# [Task]
What is wanted is the line holding "h Pressure Electrochemical Autoclave" and every later line through the end of the entries, set down exactly.

________________

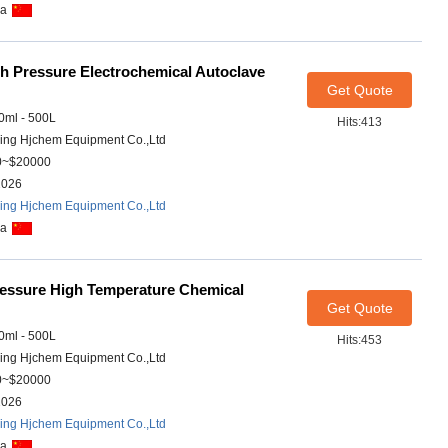
na
h Pressure Electrochemical Autoclave
Get Quote
ml - 500L
Hits:413
ing Hjchem Equipment Co.,Ltd
0~$20000
2026
ing Hjchem Equipment Co.,Ltd
na
essure High Temperature Chemical
Get Quote
ml - 500L
Hits:453
ing Hjchem Equipment Co.,Ltd
0~$20000
2026
ing Hjchem Equipment Co.,Ltd
na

________________

# [Your response]
h Pressure Electrochemical Autoclave
Get Quote
ml - 500L
Hits:413
ing Hjchem Equipment Co.,Ltd
0~$20000
2026
ing Hjchem Equipment Co.,Ltd
na
essure High Temperature Chemical
Get Quote
ml - 500L
Hits:453
ing Hjchem Equipment Co.,Ltd
0~$20000
2026
ing Hjchem Equipment Co.,Ltd
na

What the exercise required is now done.